During the search process, the query vector is quantized in the same way, and the search is performed over the quantized vectors. Product quantization allows for significant memory reduction while maintaining a good level of precision.
Product quantization can achieve greater memory savings than binary and scalar quantization, but less computation savings.
Basic Usage
The first step of product quantization is the quantize_table
function. This function creates a codebook for each subvector and quantizes the vectors in the table into a column with the same name as the original column with _pq
appended.
For example, the following command quantizes the table books
with v
as the vector column, and generates a column v_pq
with 256 clusters, 16 subvectors, and the Euclidean distance metric:
SELECT quantize_table('books', 'v', 256, 16, 'l2sq');
To create the index, set pq=True
in the WITH
clause of the index creation statement:
CREATE INDEX hnsw_l2_index ON small_world_pq USING lantern_hnsw(v) WITH (pq=True);
Finally, to query the index, you can use the usual query operator. There is no need to convert the query vector to the product-quantized format, as this is handled internally by Lantern.
SELECT * FROM books ORDER BY v <-> '[1,2,3]' LIMIT 5;
The full list of available functions for product quantization follows.
Product Quantization API
The following functions are available in SQL for product quantization:
quantize_table
This function creates a codebook for each subvector and quantizes the vectors in the table into a column with the same name as the original column with _pq
appended.
The API details are as follows:
quantize_table(p_tbl regclass, p_col NAME, cluster_cnt INT, subvector_count INT, distance_metric TEXT, dataset_size_limit INT DEFAULT 0);
p_tbl
regclass
The table to quantize.
p_col
NAME
The column to quantize.
cluster_cnt
INT
The number of clusters to use for each subvector.
subvector_count
INT
The number of subvectors to split the vector into.
distance_metric
TEXT
The distance metric to use for quantization. The supported distance metrics are l2sq
, cos
, and hamming
.
dataset_size_limit
INT
k-means clustering is a memory-intensive operation. If the dataset is too large, the clustering operation may fail due to memory constraints. To avoid this, you can set a limit on the number of rows to use for clustering. If the dataset size exceeds this limit, the function will sample the dataset to the specified limit.
create_pq_codebook
Unlike quantize_table
, create_pq_codebook
only creates the codebook without creating the column. It has the same arguments as quantize_table
.
quantize_vector
If a PQ codebook already exists, use the function quantize_vector
to retrieve the quantized vector.
quantize_vector(v REAL[], codebook regclass, distance_metric TEXT)
v
REAL[]
The vector to quantize.
codebook
regclass
The codebook to use for quantization.
distance_metric
TEXT
The distance metric to use for quantization.
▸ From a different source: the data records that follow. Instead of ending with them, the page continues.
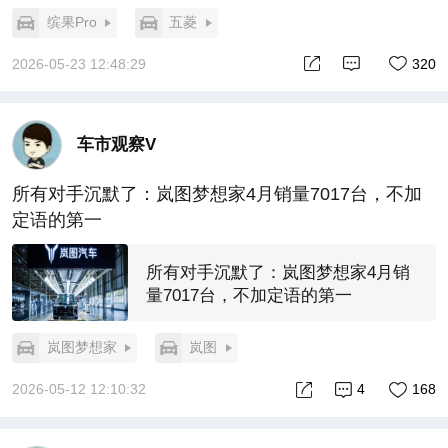
缤果Pro
五菱
2026-05-23 12:48:29
320
车市观察V
所有对手沉默了：岚图梦想家4月销量7017台，不加
定语的第一
所有对手沉默了：岚图梦想家4月销
量7017台，不加定语的第一
岚图梦想家
岚图
2026-05-12 12:10:32
4
168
The supported distance metrics are l2sq
, cos
, and hamming
.
dequantize_vector
If a codebook exists, you can dequantize a vector using the dequantize_vector
function, i.e., convert the quantized vector back to the lower precision vector.
dequantize_vector(v pqvec, codebook regclass)
v
pqvec
The quantized vector.
codebook
regclass
The codebook to use for dequantization.
drop_quantization
Given a table and a column that was quantized, this function drops the codebook table and the quantized column if either exists.
drop_quantization(p_tbl regclass, p_col NAME)
p_tbl
regclass
The table to drop quantization from.
p_col
NAME
The column to drop quantization from.
Lantern CLI
Product quantization is also available via the Lantern CLI. In particular, the Lantern CLI supports quantization of large datasets using GCP batch jobs to parallelize the workload over hundreds of VMs.